On Thu, Jun 12, 2008 at 3:19 AM, Zefram <[EMAIL PROTECTED]> wrote:
> Nick Vanderweit wrote:
>>So should I just write up a proto-proposal for an ordinary linear
>>numerical system of currency with the proposed ideas (transfer tax,
>>etc)?
>
> We already have currencies.  We don't need a new one, and they're easy
> to create if we do find a need for one.  What you need to do is find
> a fungible, mostly-conserved, scarce quantity that can be represented
> by a currency.  Since we don't deal in physical goods, scarce resource
> types are thin on the ground.  Voting clout is the only fungible scarce
> resource that we've positively identified so far; notes (and VCs before
> them) are essentially a derivative of that.  Work on administration or
> legislation is not fungible, so there's little scope for currency there.
>
> If you want to mix logarithms with currency, the way to go is exponential
> pricing.  We've experimented before with arrangements where N extra votes
> on a proposal cost 2^N currency units.  The currency itself is still
> linear, of course.  There's room for quite a lot of nonlinearity in how
> currencies influence voting clout, because the latter isn't properly
> additive: clout is relative, and one gains a greater share of it only
> at the expense of someone else's share.
>
> I ranted quite a bit about intra-nomic economics back in early 2007.
> Check the archives.
>
> -zefram
>

Well, I do see some merits to creating a new fungible currency. It
could be used as a game winning condition, for one, but that's not the
most important one. By giving the currency out to public works and
officers who do their reports on time, it gives incentive. In
addition, since they could be traded freely, players may pay each
other the currency in exchange for favors, like writing up sections of
proposals or deputizing for them. I'm not saying it would necessarily
take off, but if it did, I believe it would be a good addition.

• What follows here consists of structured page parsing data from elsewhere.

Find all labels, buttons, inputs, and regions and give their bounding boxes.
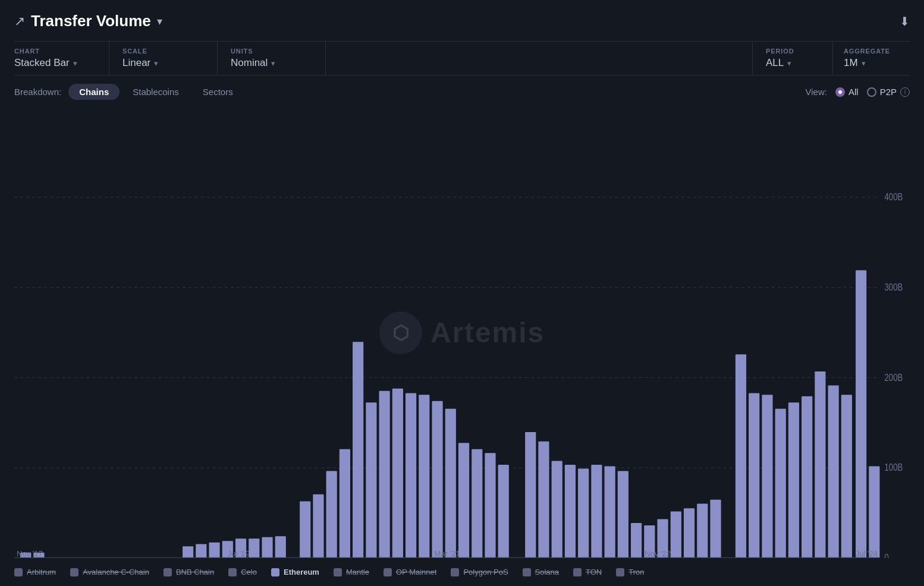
chart-select[interactable]: Stacked Bar ▾ <box>14 57 96 69</box>
breakdown-label: Breakdown: <box>14 87 61 97</box>
svg-rect-39 <box>565 465 576 558</box>
svg-rect-29 <box>419 395 429 558</box>
period-select[interactable]: ALL ▾ <box>766 57 830 69</box>
svg-rect-27 <box>392 389 403 558</box>
legend-swatch-celo <box>228 568 237 576</box>
svg-rect-56 <box>802 396 812 558</box>
aggregate-label: AGGREGATE <box>844 48 910 55</box>
legend-label-tron: Tron <box>628 568 644 576</box>
title-area: ↗ Transfer Volume ▾ <box>14 12 162 30</box>
legend-item-ethereum[interactable]: Ethereum <box>271 568 319 576</box>
period-control: PERIOD ALL ▾ <box>753 42 830 75</box>
legend-label-solana: Solana <box>535 568 559 576</box>
view-p2p-radio[interactable] <box>867 87 876 97</box>
main-container: ↗ Transfer Volume ▾ ⬇ CHART Stacked Bar … <box>0 0 924 586</box>
scale-label: SCALE <box>122 48 204 55</box>
legend-label-avalanche: Avalanche C-Chain <box>83 568 149 576</box>
svg-rect-26 <box>379 391 390 558</box>
svg-rect-24 <box>353 342 363 558</box>
legend-label-arbitrum: Arbitrum <box>27 568 56 576</box>
svg-rect-35 <box>498 465 509 558</box>
x-label-3: Nov '22 <box>645 549 671 558</box>
breakdown-tabs: Chains Stablecoins Sectors <box>68 84 243 100</box>
legend-swatch-mantle <box>334 568 342 576</box>
view-label: View: <box>806 87 827 97</box>
x-label-2: Mar '21 <box>435 549 460 558</box>
legend-item-tron[interactable]: Tron <box>616 568 644 576</box>
legend-label-ethereum: Ethereum <box>284 568 319 576</box>
legend-swatch-polygon <box>451 568 459 576</box>
svg-rect-30 <box>432 401 442 558</box>
svg-rect-51 <box>736 354 746 558</box>
scale-select[interactable]: Linear ▾ <box>122 57 204 69</box>
svg-rect-53 <box>762 395 772 558</box>
svg-rect-23 <box>340 449 350 558</box>
view-area: View: All P2P i <box>806 87 910 97</box>
svg-rect-42 <box>605 467 615 558</box>
svg-rect-33 <box>472 449 482 558</box>
svg-text:300B: 300B <box>885 281 903 292</box>
tab-sectors[interactable]: Sectors <box>192 84 244 100</box>
svg-rect-58 <box>828 385 839 558</box>
units-caret-icon: ▾ <box>271 59 275 68</box>
legend-label-ton: TON <box>586 568 602 576</box>
svg-rect-41 <box>591 465 602 558</box>
right-controls: PERIOD ALL ▾ AGGREGATE 1M ▾ <box>752 42 910 75</box>
svg-rect-61 <box>869 467 879 558</box>
legend-item-avalanche[interactable]: Avalanche C-Chain <box>70 568 149 576</box>
svg-rect-43 <box>618 471 628 558</box>
legend-label-polygon: Polygon PoS <box>463 568 508 576</box>
download-button[interactable]: ⬇ <box>900 14 910 29</box>
view-all-label: All <box>848 87 859 97</box>
tab-stablecoins[interactable]: Stablecoins <box>122 84 190 100</box>
legend-item-arbitrum[interactable]: Arbitrum <box>14 568 56 576</box>
svg-text:0: 0 <box>885 552 889 558</box>
chart-container: 0 100B 200B 300B 400B <box>14 107 910 558</box>
period-label: PERIOD <box>766 48 830 55</box>
svg-rect-57 <box>815 371 825 558</box>
aggregate-select[interactable]: 1M ▾ <box>844 57 910 69</box>
legend-swatch-ethereum <box>271 568 279 576</box>
svg-rect-37 <box>538 442 549 558</box>
view-p2p-option[interactable]: P2P i <box>867 87 910 97</box>
svg-rect-21 <box>313 494 323 558</box>
legend-label-mantle: Mantle <box>346 568 369 576</box>
svg-rect-38 <box>552 461 562 558</box>
control-bar: CHART Stacked Bar ▾ SCALE Linear ▾ UNITS… <box>14 41 910 75</box>
svg-rect-25 <box>366 402 376 558</box>
svg-rect-54 <box>775 409 786 558</box>
view-p2p-label: P2P <box>880 87 897 97</box>
legend-swatch-solana <box>523 568 531 576</box>
svg-rect-52 <box>749 393 759 558</box>
aggregate-control: AGGREGATE 1M ▾ <box>832 42 910 75</box>
svg-rect-40 <box>578 469 589 558</box>
svg-text:400B: 400B <box>885 191 903 202</box>
legend-item-polygon[interactable]: Polygon PoS <box>451 568 508 576</box>
svg-rect-22 <box>326 471 337 558</box>
title-chevron-icon[interactable]: ▾ <box>157 15 162 28</box>
chart-caret-icon: ▾ <box>73 59 77 68</box>
chart-svg: 0 100B 200B 300B 400B <box>14 107 910 558</box>
view-all-option[interactable]: All <box>835 87 859 97</box>
legend-item-solana[interactable]: Solana <box>523 568 559 576</box>
p2p-info-icon[interactable]: i <box>900 87 910 97</box>
svg-text:100B: 100B <box>885 462 903 473</box>
legend-item-ton[interactable]: TON <box>573 568 602 576</box>
units-label: UNITS <box>231 48 312 55</box>
svg-rect-31 <box>445 409 456 558</box>
legend-item-op[interactable]: OP Mainnet <box>384 568 436 576</box>
legend-item-mantle[interactable]: Mantle <box>334 568 369 576</box>
view-all-radio[interactable] <box>835 87 845 97</box>
units-select[interactable]: Nominal ▾ <box>231 57 312 69</box>
tab-chains[interactable]: Chains <box>68 84 120 100</box>
period-caret-icon: ▾ <box>787 59 791 68</box>
svg-rect-34 <box>485 453 495 558</box>
legend-label-op: OP Mainnet <box>396 568 436 576</box>
legend-item-celo[interactable]: Celo <box>228 568 257 576</box>
header-row: ↗ Transfer Volume ▾ ⬇ <box>14 12 910 30</box>
legend-swatch-arbitrum <box>14 568 23 576</box>
legend-swatch-ton <box>573 568 582 576</box>
chart-label: CHART <box>14 48 96 55</box>
legend-swatch-tron <box>616 568 624 576</box>
legend-item-bnb[interactable]: BNB Chain <box>164 568 214 576</box>
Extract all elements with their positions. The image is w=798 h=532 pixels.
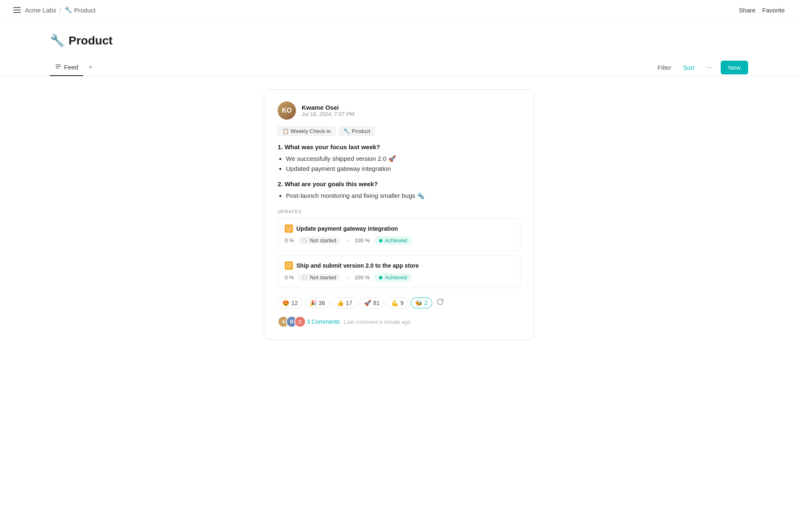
tag-weekly-checkin[interactable]: 📋 Weekly Check-in [278,126,335,136]
favorite-button[interactable]: Favorite [762,7,785,14]
to-pct-2: 100 % [355,274,370,281]
reaction-btn-1[interactable]: 🎉 36 [305,298,330,308]
update-item-2: Ship and submit version 2.0 to the app s… [278,255,520,288]
status-badge-2: Not started [298,273,340,281]
svg-point-1 [303,239,307,242]
reaction-emoji-1: 🎉 [310,300,317,306]
section-heading-1: 1. What was your focus last week? [278,143,520,150]
svg-rect-0 [287,227,291,231]
breadcrumb-separator: / [59,7,61,14]
arrow-icon-2: → [345,274,350,281]
reaction-btn-2[interactable]: 👍 17 [332,298,357,308]
achieved-dot-2 [379,276,382,279]
updates-label: UPDATES [278,209,520,214]
card-tags: 📋 Weekly Check-in 🔧 Product [278,126,520,136]
post-date: Jul 16, 2024, 7:07 PM [302,111,354,117]
breadcrumb: Acme Labs / 🔧 Product [13,6,96,14]
update-title-2: Ship and submit version 2.0 to the app s… [285,261,513,270]
section-heading-2: 2. What are your goals this week? [278,180,520,187]
product-icon: 🔧 [64,6,72,14]
update-meta-2: 0 % Not started → 100 % Achieved [285,273,513,282]
reaction-btn-3[interactable]: 🚀 81 [360,298,384,308]
update-item-1: Update payment gateway integration 0 % N… [278,218,520,251]
feed-tab-icon [55,63,62,71]
achieved-dot-1 [379,239,382,242]
achieved-badge-1: Achieved [374,236,412,245]
reaction-count-2: 17 [346,300,352,306]
reaction-btn-0[interactable]: 😍 12 [278,298,303,308]
comments-button[interactable]: 3 Comments [307,318,340,325]
list-item: We successfully shipped version 2.0 🚀 [286,154,520,164]
menu-icon[interactable] [13,6,22,14]
filter-button[interactable]: Filter [654,62,675,73]
reaction-btn-5[interactable]: 🐝 2 [411,298,432,308]
tag-product[interactable]: 🔧 Product [339,126,375,136]
card-content: 1. What was your focus last week? We suc… [278,143,520,201]
tag-icon: 🔧 [343,128,350,134]
author-name: Kwame Osei [302,104,354,111]
breadcrumb-item-product[interactable]: 🔧 Product [64,6,96,14]
to-pct-1: 100 % [355,237,370,244]
reaction-count-4: 9 [400,300,404,306]
comment-avatar-3: C [294,316,306,328]
reaction-count-5: 2 [424,300,428,306]
update-icon-1 [285,224,293,233]
comments-row: A B C 3 Comments Last comment a minute a… [278,316,520,328]
nav-actions: Share Favorite [739,7,785,14]
share-button[interactable]: Share [739,7,756,14]
tabs: Feed + [50,59,96,76]
section-list-2: Post-launch monitoring and fixing smalle… [286,191,520,201]
reaction-emoji-5: 🐝 [415,300,422,306]
section-list-1: We successfully shipped version 2.0 🚀 Up… [286,154,520,174]
status-badge-1: Not started [298,236,340,244]
main-content: KO Kwame Osei Jul 16, 2024, 7:07 PM 📋 We… [0,76,798,353]
more-options-button[interactable]: ··· [703,62,716,74]
new-button[interactable]: New [721,61,748,74]
svg-rect-2 [287,264,291,268]
refresh-reactions-button[interactable] [435,296,446,309]
top-nav: Acme Labs / 🔧 Product Share Favorite [0,0,798,20]
reaction-count-0: 12 [291,300,298,306]
arrow-icon-1: → [345,237,350,244]
from-pct-1: 0 % [285,237,294,244]
page-title: 🔧 Product [50,34,748,47]
update-icon-2 [285,261,293,270]
reaction-emoji-2: 👍 [337,300,344,306]
tag-icon: 📋 [282,128,289,134]
update-meta-1: 0 % Not started → 100 % Achieved [285,236,513,245]
achieved-badge-2: Achieved [374,273,412,282]
tab-feed[interactable]: Feed [50,59,83,76]
list-item: Post-launch monitoring and fixing smalle… [286,191,520,201]
update-title-1: Update payment gateway integration [285,224,513,233]
add-tab-button[interactable]: + [85,62,96,73]
reaction-emoji-0: 😍 [282,300,289,306]
svg-point-3 [303,276,307,279]
author-info: Kwame Osei Jul 16, 2024, 7:07 PM [302,104,354,117]
reactions: 😍 12 🎉 36 👍 17 🚀 81 💪 9 🐝 2 [278,296,520,309]
comment-avatars: A B C [278,316,303,328]
updates-section: UPDATES Update payment gateway integrati… [278,209,520,288]
list-item: Updated payment gateway integration [286,164,520,174]
page-title-icon: 🔧 [50,34,64,47]
card-header: KO Kwame Osei Jul 16, 2024, 7:07 PM [278,101,520,120]
tab-bar: Feed + Filter Sort ··· New [0,59,798,76]
feed-card: KO Kwame Osei Jul 16, 2024, 7:07 PM 📋 We… [264,89,534,340]
reaction-count-1: 36 [319,300,325,306]
from-pct-2: 0 % [285,274,294,281]
comment-time: Last comment a minute ago [344,319,410,325]
sort-button[interactable]: Sort [680,62,698,73]
author-avatar: KO [278,101,296,120]
reaction-count-3: 81 [373,300,380,306]
toolbar: Filter Sort ··· New [654,61,748,74]
reaction-btn-4[interactable]: 💪 9 [387,298,408,308]
page-header: 🔧 Product [0,20,798,47]
workspace-label[interactable]: Acme Labs [25,7,56,14]
reaction-emoji-3: 🚀 [364,300,371,306]
reaction-emoji-4: 💪 [391,300,398,306]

Also, I thought of a compromise between the banking and transfer tax
thing in an idea sort of like T-bonds. Depending on how much you
invest in the Treasury, you get some amount of the Treasury's holdings
every week. So, if every week, 50% of the Treasury's holdings go to
public works and salaries, then 25% may go to investors. Similar to
the banking idea, the investors get, proportionally to what they have
invested, a certain salary as well. Perhaps it would work.